To do | Using the listing below, print the line that contains "А. Н. Старостин 2012 г." and each line after it, exactly as shown, through the final one.

Records for this exercise |
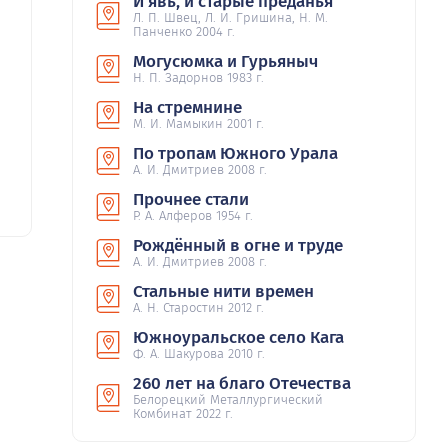
И явь, и старые преданья
Л. П. Швец, Л. И. Гришина, Н. М.
Панченко 2004 г.
Могусюмка и Гурьяныч
Н. П. Задорнов 1983 г.
На стремнине
М. И. Мамыкин 2001 г.
По тропам Южного Урала
А. И. Дмитриев 2008 г.
Прочнее стали
Р. А. Алферов 1954 г.
Рождённый в огне и труде
А. И. Дмитриев 2008 г.
Стальные нити времен
А. Н. Старостин 2012 г.
Южноуральское село Кага
Ф. А. Шакурова 2010 г.
260 лет на благо Отечества
Белорецкий Металлургический
Комбинат 2022 г.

Solution |
А. Н. Старостин 2012 г.
Южноуральское село Кага
Ф. А. Шакурова 2010 г.
260 лет на благо Отечества
Белорецкий Металлургический
Комбинат 2022 г.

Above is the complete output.